SOURCE RECORDS>
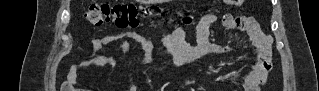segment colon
<instances>
[{"mask_svg":"<svg viewBox=\"0 0 319 91\" xmlns=\"http://www.w3.org/2000/svg\"><path fill=\"white\" fill-rule=\"evenodd\" d=\"M229 6H239L242 0H228L225 1ZM163 9L161 7H146L139 8L134 4L125 3H95L92 4L85 12V20L95 27H99L105 24L112 23L119 28H135L141 23V16H161ZM194 18L190 15H183L180 18L182 25H191ZM168 23L167 20L161 18L155 22L157 25H163ZM261 60L266 68H270L271 51L270 46L266 45L265 49L261 53Z\"/></svg>","mask_w":319,"mask_h":91,"instance_id":"obj_1","label":"colon"}]
</instances>
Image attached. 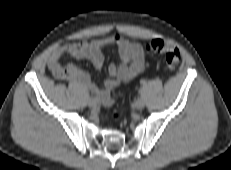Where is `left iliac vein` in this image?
<instances>
[{
	"instance_id": "obj_1",
	"label": "left iliac vein",
	"mask_w": 231,
	"mask_h": 170,
	"mask_svg": "<svg viewBox=\"0 0 231 170\" xmlns=\"http://www.w3.org/2000/svg\"><path fill=\"white\" fill-rule=\"evenodd\" d=\"M144 106H145V103H144V101H143L142 99H138V100L135 102V108H136L137 110L143 109Z\"/></svg>"
}]
</instances>
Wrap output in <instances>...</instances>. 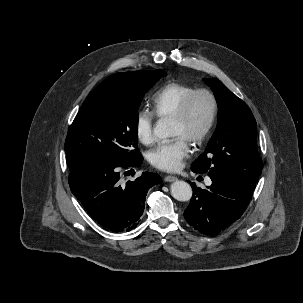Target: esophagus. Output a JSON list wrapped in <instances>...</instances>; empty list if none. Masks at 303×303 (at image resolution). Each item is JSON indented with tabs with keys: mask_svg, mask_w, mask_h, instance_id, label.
<instances>
[{
	"mask_svg": "<svg viewBox=\"0 0 303 303\" xmlns=\"http://www.w3.org/2000/svg\"><path fill=\"white\" fill-rule=\"evenodd\" d=\"M177 180V177L175 176H171V175H168L164 178V181L165 182H173V181H176Z\"/></svg>",
	"mask_w": 303,
	"mask_h": 303,
	"instance_id": "34e87169",
	"label": "esophagus"
}]
</instances>
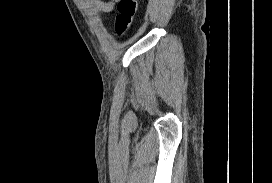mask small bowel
Instances as JSON below:
<instances>
[{
    "mask_svg": "<svg viewBox=\"0 0 272 183\" xmlns=\"http://www.w3.org/2000/svg\"><path fill=\"white\" fill-rule=\"evenodd\" d=\"M116 0H93L92 7L96 12L99 13H110L115 6Z\"/></svg>",
    "mask_w": 272,
    "mask_h": 183,
    "instance_id": "obj_1",
    "label": "small bowel"
}]
</instances>
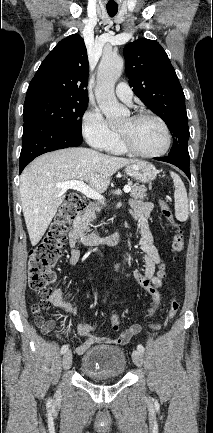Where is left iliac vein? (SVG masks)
<instances>
[{
    "mask_svg": "<svg viewBox=\"0 0 213 433\" xmlns=\"http://www.w3.org/2000/svg\"><path fill=\"white\" fill-rule=\"evenodd\" d=\"M132 359L135 365L141 367L143 364V354L139 350H134L132 353Z\"/></svg>",
    "mask_w": 213,
    "mask_h": 433,
    "instance_id": "4c4485c4",
    "label": "left iliac vein"
}]
</instances>
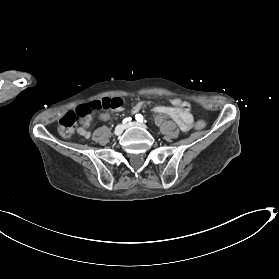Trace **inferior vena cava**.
I'll return each instance as SVG.
<instances>
[{
  "label": "inferior vena cava",
  "instance_id": "inferior-vena-cava-1",
  "mask_svg": "<svg viewBox=\"0 0 279 279\" xmlns=\"http://www.w3.org/2000/svg\"><path fill=\"white\" fill-rule=\"evenodd\" d=\"M118 126H121V127L123 128V130H124V128H125V125H118Z\"/></svg>",
  "mask_w": 279,
  "mask_h": 279
}]
</instances>
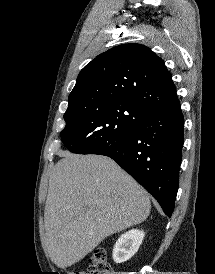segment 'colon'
Here are the masks:
<instances>
[{
    "instance_id": "obj_1",
    "label": "colon",
    "mask_w": 215,
    "mask_h": 274,
    "mask_svg": "<svg viewBox=\"0 0 215 274\" xmlns=\"http://www.w3.org/2000/svg\"><path fill=\"white\" fill-rule=\"evenodd\" d=\"M109 271L110 267L107 261L106 250L98 247L92 253L87 271L74 272L71 274H109Z\"/></svg>"
}]
</instances>
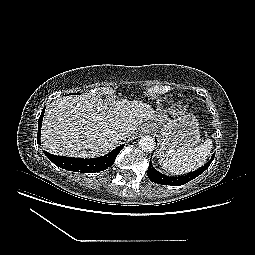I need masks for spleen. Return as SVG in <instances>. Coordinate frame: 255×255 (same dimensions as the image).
<instances>
[{"mask_svg":"<svg viewBox=\"0 0 255 255\" xmlns=\"http://www.w3.org/2000/svg\"><path fill=\"white\" fill-rule=\"evenodd\" d=\"M212 148V140L207 139L205 142L195 147L179 153L176 156H159L161 167L172 174H184L194 171L201 167L207 160Z\"/></svg>","mask_w":255,"mask_h":255,"instance_id":"1","label":"spleen"}]
</instances>
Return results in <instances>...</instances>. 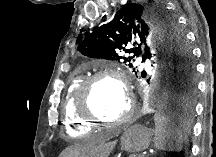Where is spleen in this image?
<instances>
[{
  "label": "spleen",
  "mask_w": 216,
  "mask_h": 157,
  "mask_svg": "<svg viewBox=\"0 0 216 157\" xmlns=\"http://www.w3.org/2000/svg\"><path fill=\"white\" fill-rule=\"evenodd\" d=\"M154 146L162 151H181L184 135L174 127L173 122L166 116H154Z\"/></svg>",
  "instance_id": "1"
}]
</instances>
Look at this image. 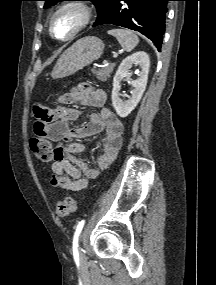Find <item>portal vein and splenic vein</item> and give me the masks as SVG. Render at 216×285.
I'll use <instances>...</instances> for the list:
<instances>
[{
	"label": "portal vein and splenic vein",
	"instance_id": "portal-vein-and-splenic-vein-1",
	"mask_svg": "<svg viewBox=\"0 0 216 285\" xmlns=\"http://www.w3.org/2000/svg\"><path fill=\"white\" fill-rule=\"evenodd\" d=\"M114 56H117V54H114ZM104 64H108V62H104Z\"/></svg>",
	"mask_w": 216,
	"mask_h": 285
}]
</instances>
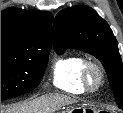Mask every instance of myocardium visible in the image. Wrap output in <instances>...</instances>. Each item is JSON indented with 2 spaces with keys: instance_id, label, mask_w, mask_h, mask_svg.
Listing matches in <instances>:
<instances>
[{
  "instance_id": "myocardium-1",
  "label": "myocardium",
  "mask_w": 123,
  "mask_h": 113,
  "mask_svg": "<svg viewBox=\"0 0 123 113\" xmlns=\"http://www.w3.org/2000/svg\"><path fill=\"white\" fill-rule=\"evenodd\" d=\"M93 77L96 78L95 81ZM82 81L85 89L97 91L104 82V74L101 66L95 61H85L82 68Z\"/></svg>"
}]
</instances>
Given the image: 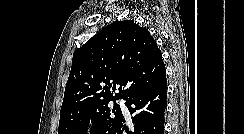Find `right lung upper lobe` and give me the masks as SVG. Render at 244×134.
Instances as JSON below:
<instances>
[{"mask_svg":"<svg viewBox=\"0 0 244 134\" xmlns=\"http://www.w3.org/2000/svg\"><path fill=\"white\" fill-rule=\"evenodd\" d=\"M165 75L161 51L148 29L133 20L116 21L74 51L60 120L108 100L126 99ZM116 85L120 92L113 96Z\"/></svg>","mask_w":244,"mask_h":134,"instance_id":"right-lung-upper-lobe-1","label":"right lung upper lobe"}]
</instances>
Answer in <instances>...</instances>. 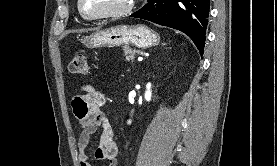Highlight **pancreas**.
I'll list each match as a JSON object with an SVG mask.
<instances>
[{
  "mask_svg": "<svg viewBox=\"0 0 277 166\" xmlns=\"http://www.w3.org/2000/svg\"><path fill=\"white\" fill-rule=\"evenodd\" d=\"M137 54H140L139 50L130 49L128 47L124 48V55L128 61L133 60Z\"/></svg>",
  "mask_w": 277,
  "mask_h": 166,
  "instance_id": "pancreas-1",
  "label": "pancreas"
}]
</instances>
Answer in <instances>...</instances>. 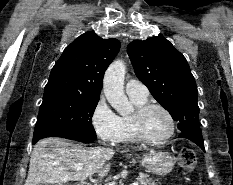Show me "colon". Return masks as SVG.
<instances>
[{
	"instance_id": "1",
	"label": "colon",
	"mask_w": 233,
	"mask_h": 185,
	"mask_svg": "<svg viewBox=\"0 0 233 185\" xmlns=\"http://www.w3.org/2000/svg\"><path fill=\"white\" fill-rule=\"evenodd\" d=\"M196 161L195 152L190 147L181 148L178 155V167L179 170L183 173H188L194 168Z\"/></svg>"
}]
</instances>
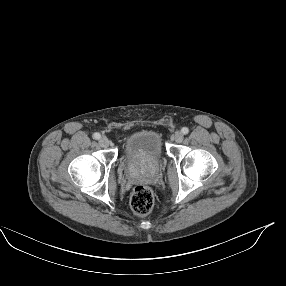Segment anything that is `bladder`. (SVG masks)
<instances>
[{"label":"bladder","instance_id":"31cf9c89","mask_svg":"<svg viewBox=\"0 0 286 286\" xmlns=\"http://www.w3.org/2000/svg\"><path fill=\"white\" fill-rule=\"evenodd\" d=\"M165 156L161 134L152 129L133 133L122 149V159L130 164H157Z\"/></svg>","mask_w":286,"mask_h":286}]
</instances>
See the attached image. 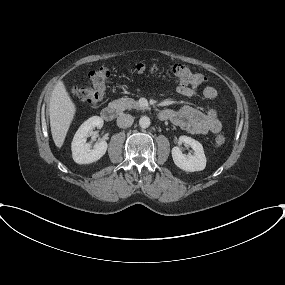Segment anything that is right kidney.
Segmentation results:
<instances>
[{
    "instance_id": "obj_1",
    "label": "right kidney",
    "mask_w": 285,
    "mask_h": 285,
    "mask_svg": "<svg viewBox=\"0 0 285 285\" xmlns=\"http://www.w3.org/2000/svg\"><path fill=\"white\" fill-rule=\"evenodd\" d=\"M103 123L102 118L93 116L86 120L77 130L71 145L72 157L77 164L96 162L106 153L108 145L105 140H101L93 149H91V144L86 142L93 129L96 127L101 128Z\"/></svg>"
}]
</instances>
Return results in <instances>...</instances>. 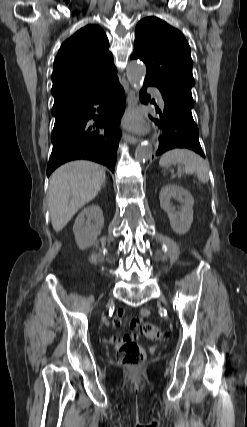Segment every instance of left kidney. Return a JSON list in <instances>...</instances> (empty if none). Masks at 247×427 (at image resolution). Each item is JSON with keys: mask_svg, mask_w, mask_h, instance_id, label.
I'll list each match as a JSON object with an SVG mask.
<instances>
[{"mask_svg": "<svg viewBox=\"0 0 247 427\" xmlns=\"http://www.w3.org/2000/svg\"><path fill=\"white\" fill-rule=\"evenodd\" d=\"M172 197L182 203L180 210L176 211L170 204ZM159 199L161 208L168 214L172 230L180 235L186 234L193 222L194 199L191 193L182 186L168 184L161 189Z\"/></svg>", "mask_w": 247, "mask_h": 427, "instance_id": "left-kidney-1", "label": "left kidney"}]
</instances>
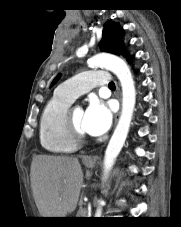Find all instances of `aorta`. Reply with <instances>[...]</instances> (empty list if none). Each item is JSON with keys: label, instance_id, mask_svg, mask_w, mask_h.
<instances>
[{"label": "aorta", "instance_id": "obj_1", "mask_svg": "<svg viewBox=\"0 0 181 227\" xmlns=\"http://www.w3.org/2000/svg\"><path fill=\"white\" fill-rule=\"evenodd\" d=\"M91 67H105L119 79L122 87V111L118 124L109 141L104 157L105 171L108 172L121 151L129 132L136 102V91L128 65L121 58L111 54H97L89 60ZM103 201L99 202L95 217H101Z\"/></svg>", "mask_w": 181, "mask_h": 227}]
</instances>
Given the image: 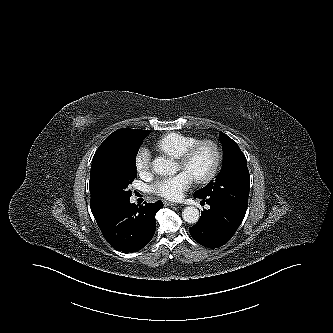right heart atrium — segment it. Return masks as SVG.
Returning a JSON list of instances; mask_svg holds the SVG:
<instances>
[{"label":"right heart atrium","mask_w":333,"mask_h":333,"mask_svg":"<svg viewBox=\"0 0 333 333\" xmlns=\"http://www.w3.org/2000/svg\"><path fill=\"white\" fill-rule=\"evenodd\" d=\"M152 156L148 149L140 148L134 158L135 169L140 175H147L151 168Z\"/></svg>","instance_id":"obj_1"}]
</instances>
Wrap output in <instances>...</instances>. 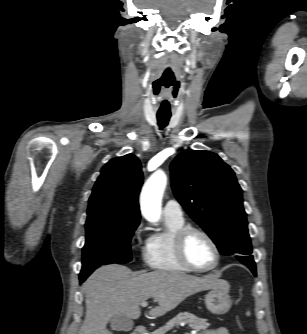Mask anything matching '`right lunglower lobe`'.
<instances>
[{"instance_id": "right-lung-lower-lobe-1", "label": "right lung lower lobe", "mask_w": 307, "mask_h": 334, "mask_svg": "<svg viewBox=\"0 0 307 334\" xmlns=\"http://www.w3.org/2000/svg\"><path fill=\"white\" fill-rule=\"evenodd\" d=\"M84 280L80 279V282H83Z\"/></svg>"}]
</instances>
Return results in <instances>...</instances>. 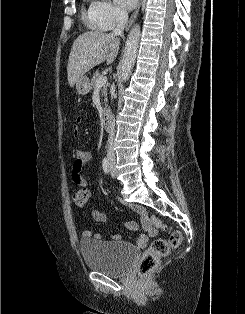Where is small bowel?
Wrapping results in <instances>:
<instances>
[{"label":"small bowel","instance_id":"1","mask_svg":"<svg viewBox=\"0 0 245 314\" xmlns=\"http://www.w3.org/2000/svg\"><path fill=\"white\" fill-rule=\"evenodd\" d=\"M81 123V118L77 117L75 119V124L73 125V132L75 135H78L79 132V124ZM92 159V154L89 151H84V150H78L75 153V157L73 160L72 164V181L81 187H85L87 185L86 179L82 173L83 167L85 164L90 162ZM133 209L140 213L143 216V225L142 229L147 232V234H141L139 237L135 239V244L138 245L139 247H144L146 243L148 242V239L150 236H155L156 235V230L152 228L145 220H144V215H145V210L141 208L140 206H133ZM92 218L96 222H105L106 221V216L105 214L100 211V210H93L92 211ZM127 227L131 230H138L139 227L135 223H128ZM82 237L84 239L87 238H94V239H100L101 235L99 233H93L90 230H85L82 233ZM111 239L114 241H120L121 236L120 235H112Z\"/></svg>","mask_w":245,"mask_h":314}]
</instances>
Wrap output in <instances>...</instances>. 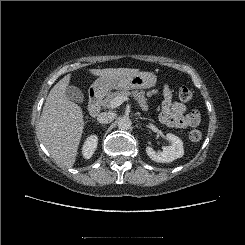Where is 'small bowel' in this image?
<instances>
[{"label":"small bowel","mask_w":245,"mask_h":245,"mask_svg":"<svg viewBox=\"0 0 245 245\" xmlns=\"http://www.w3.org/2000/svg\"><path fill=\"white\" fill-rule=\"evenodd\" d=\"M155 93L156 91H149L147 96ZM162 95L160 118L164 124L176 128H190L200 123L201 116L199 111L192 110L188 112L184 103L173 101L172 91L166 84L162 88Z\"/></svg>","instance_id":"c3829d8e"}]
</instances>
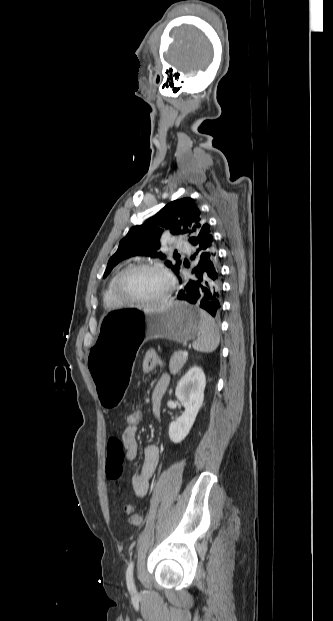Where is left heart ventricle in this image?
<instances>
[{"label":"left heart ventricle","mask_w":333,"mask_h":621,"mask_svg":"<svg viewBox=\"0 0 333 621\" xmlns=\"http://www.w3.org/2000/svg\"><path fill=\"white\" fill-rule=\"evenodd\" d=\"M167 289V280L157 271L138 270L129 274L122 282L121 292L130 299L153 300L162 296Z\"/></svg>","instance_id":"obj_1"}]
</instances>
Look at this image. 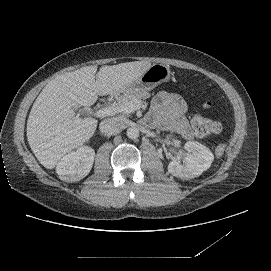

TASK BRIEF>
Give back an exact copy of only the lines from the one with "Where is left heart ventricle in this image?" through the final line of the material, both included. Pictures do not belong in it.

REPLY>
Where is left heart ventricle in this image?
<instances>
[{"label":"left heart ventricle","mask_w":333,"mask_h":621,"mask_svg":"<svg viewBox=\"0 0 333 621\" xmlns=\"http://www.w3.org/2000/svg\"><path fill=\"white\" fill-rule=\"evenodd\" d=\"M167 289V280L157 271L138 270L129 274L122 282L121 292L130 299L153 300L162 296Z\"/></svg>","instance_id":"obj_1"}]
</instances>
Look at this image. 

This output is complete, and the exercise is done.